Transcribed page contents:
===============
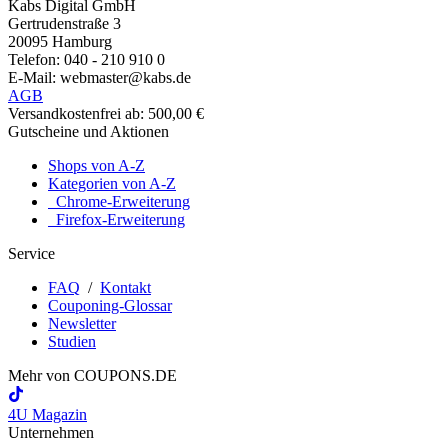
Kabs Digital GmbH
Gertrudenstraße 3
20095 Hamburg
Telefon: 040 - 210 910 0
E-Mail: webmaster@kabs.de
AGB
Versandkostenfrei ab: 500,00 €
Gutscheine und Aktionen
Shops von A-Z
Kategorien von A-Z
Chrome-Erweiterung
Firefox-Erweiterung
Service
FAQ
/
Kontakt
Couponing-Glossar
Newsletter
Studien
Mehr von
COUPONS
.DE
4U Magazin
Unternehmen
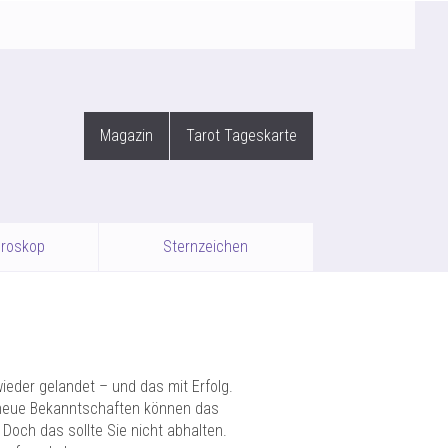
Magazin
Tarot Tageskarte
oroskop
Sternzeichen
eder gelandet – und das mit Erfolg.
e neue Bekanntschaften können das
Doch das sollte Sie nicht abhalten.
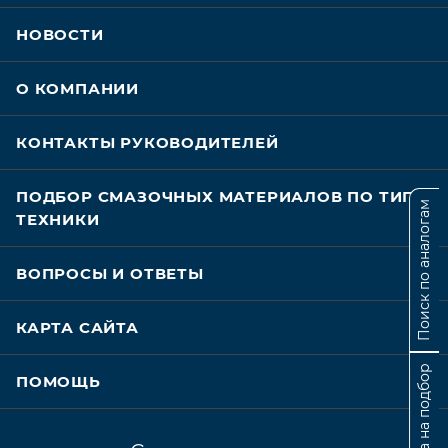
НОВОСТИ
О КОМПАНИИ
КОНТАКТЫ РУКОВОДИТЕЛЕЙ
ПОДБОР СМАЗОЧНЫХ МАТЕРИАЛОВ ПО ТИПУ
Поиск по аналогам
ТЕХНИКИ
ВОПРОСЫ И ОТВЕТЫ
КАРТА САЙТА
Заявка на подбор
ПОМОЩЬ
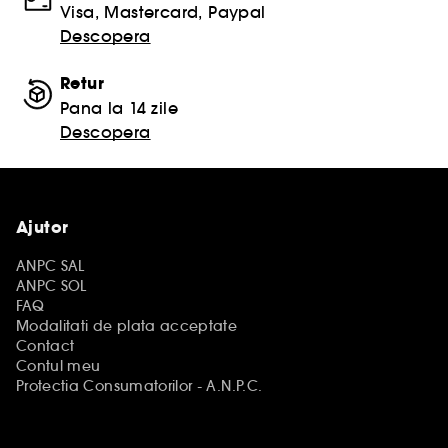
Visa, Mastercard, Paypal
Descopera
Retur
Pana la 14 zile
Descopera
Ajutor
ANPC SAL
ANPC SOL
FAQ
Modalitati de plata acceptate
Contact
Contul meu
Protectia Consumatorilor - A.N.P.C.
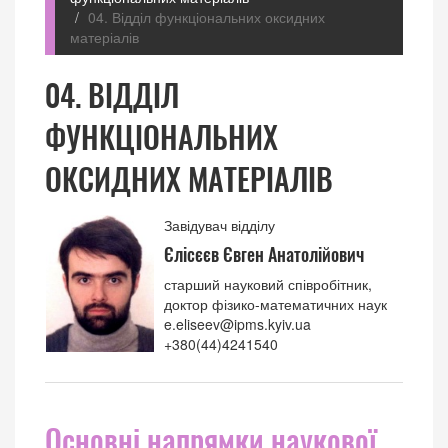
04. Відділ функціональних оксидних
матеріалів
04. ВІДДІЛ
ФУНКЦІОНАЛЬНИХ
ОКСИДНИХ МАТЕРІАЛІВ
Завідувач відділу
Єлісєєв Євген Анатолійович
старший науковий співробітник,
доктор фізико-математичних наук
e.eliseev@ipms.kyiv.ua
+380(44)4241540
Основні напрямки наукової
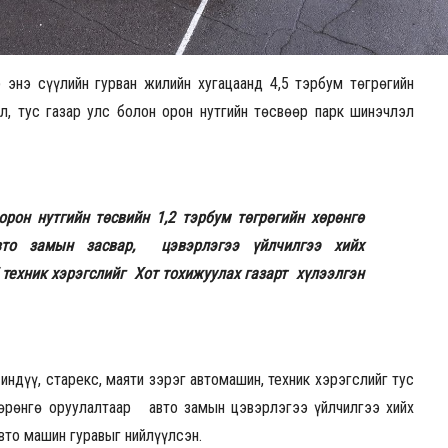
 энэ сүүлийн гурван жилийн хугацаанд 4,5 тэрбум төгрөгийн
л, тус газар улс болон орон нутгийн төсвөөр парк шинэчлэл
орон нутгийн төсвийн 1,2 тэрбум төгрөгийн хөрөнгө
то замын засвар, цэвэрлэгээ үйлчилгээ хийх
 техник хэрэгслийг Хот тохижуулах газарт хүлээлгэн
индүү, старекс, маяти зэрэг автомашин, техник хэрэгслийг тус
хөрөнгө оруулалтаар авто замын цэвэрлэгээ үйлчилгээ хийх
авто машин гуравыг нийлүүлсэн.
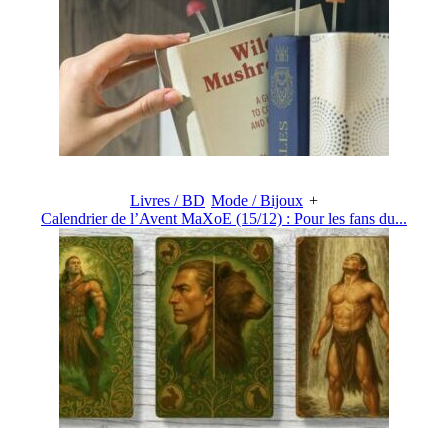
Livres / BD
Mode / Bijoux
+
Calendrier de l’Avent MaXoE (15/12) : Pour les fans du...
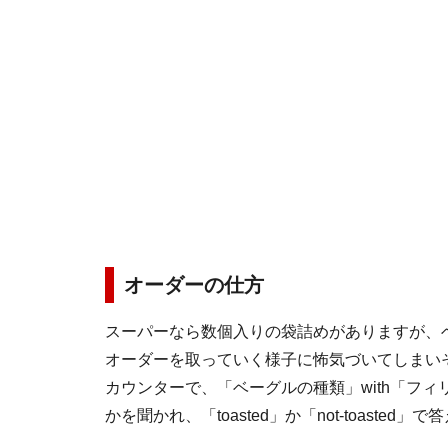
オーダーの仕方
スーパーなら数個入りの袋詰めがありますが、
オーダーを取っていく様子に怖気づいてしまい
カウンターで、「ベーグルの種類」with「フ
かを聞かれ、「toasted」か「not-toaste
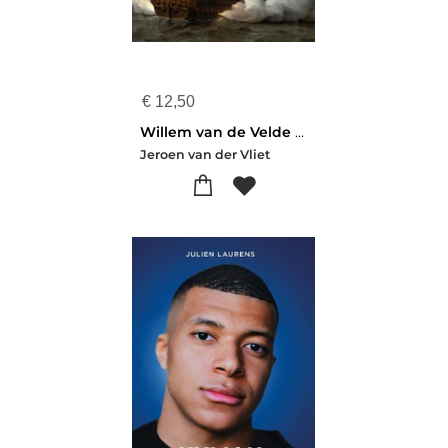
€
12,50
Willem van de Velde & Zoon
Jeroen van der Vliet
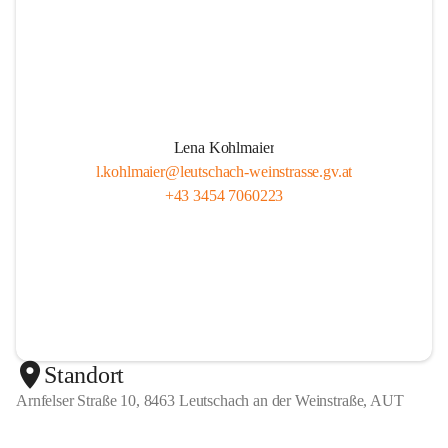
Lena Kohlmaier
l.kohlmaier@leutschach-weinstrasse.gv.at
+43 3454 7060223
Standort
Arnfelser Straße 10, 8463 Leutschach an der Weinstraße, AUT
===============
• [TASK GOAL] Restate the preceding entries in full, word for word, with the pictures removed.

• [RESPONSE TO THE TASK]
Kabs Digital GmbH
Gertrudenstraße 3
20095 Hamburg
Telefon: 040 - 210 910 0
E-Mail: webmaster@kabs.de
AGB
Versandkostenfrei ab: 500,00 €
Gutscheine und Aktionen
Shops von A-Z
Kategorien von A-Z
Chrome-Erweiterung
Firefox-Erweiterung
Service
FAQ
/
Kontakt
Couponing-Glossar
Newsletter
Studien
Mehr von
COUPONS
.DE
4U Magazin
Unternehmen
Magazin
Tarot Tageskarte
oroskop
Sternzeichen
eder gelandet – und das mit Erfolg.
e neue Bekanntschaften können das
Doch das sollte Sie nicht abhalten.
НОВОСТИ
О КОМПАНИИ
КОНТАКТЫ РУКОВОДИТЕЛЕЙ
ПОДБОР СМАЗОЧНЫХ МАТЕРИАЛОВ ПО ТИПУ
Поиск по аналогам
ТЕХНИКИ
ВОПРОСЫ И ОТВЕТЫ
КАРТА САЙТА
Заявка на подбор
ПОМОЩЬ
Visa, Mastercard, Paypal
Descopera
Retur
Pana la 14 zile
Descopera
Ajutor
ANPC SAL
ANPC SOL
FAQ
Modalitati de plata acceptate
Contact
Contul meu
Protectia Consumatorilor - A.N.P.C.
04. Відділ функціональних оксидних
матеріалів
04. ВІДДІЛ
ФУНКЦІОНАЛЬНИХ
ОКСИДНИХ МАТЕРІАЛІВ
Завідувач відділу
Єлісєєв Євген Анатолійович
старший науковий співробітник,
доктор фізико-математичних наук
e.eliseev@ipms.kyiv.ua
+380(44)4241540
Основні напрямки наукової
 энэ сүүлийн гурван жилийн хугацаанд 4,5 тэрбум төгрөгийн
л, тус газар улс болон орон нутгийн төсвөөр парк шинэчлэл
орон нутгийн төсвийн 1,2 тэрбум төгрөгийн хөрөнгө
то замын засвар, цэвэрлэгээ үйлчилгээ хийх
 техник хэрэгслийг Хот тохижуулах газарт хүлээлгэн
индүү, старекс, маяти зэрэг автомашин, техник хэрэгслийг тус
хөрөнгө оруулалтаар авто замын цэвэрлэгээ үйлчилгээ хийх
авто машин гуравыг нийлүүлсэн.
Livres / BD
Mode / Bijoux
+
Calendrier de l’Avent MaXoE (15/12) : Pour les fans du...
オーダーの仕方
スーパーなら数個入りの袋詰めがありますが、
オーダーを取っていく様子に怖気づいてしまい
カウンターで、「ベーグルの種類」with「フ
かを聞かれ、「toasted」か「not-toaste
€
12,50
Willem van de Velde & Zoon
Jeroen van der Vliet
Lena Kohlmaier
l.kohlmaier@leutschach-weinstrasse.gv.at
+43 3454 7060223
Standort
Arnfelser Straße 10, 8463 Leutschach an der Weinstraße, AUT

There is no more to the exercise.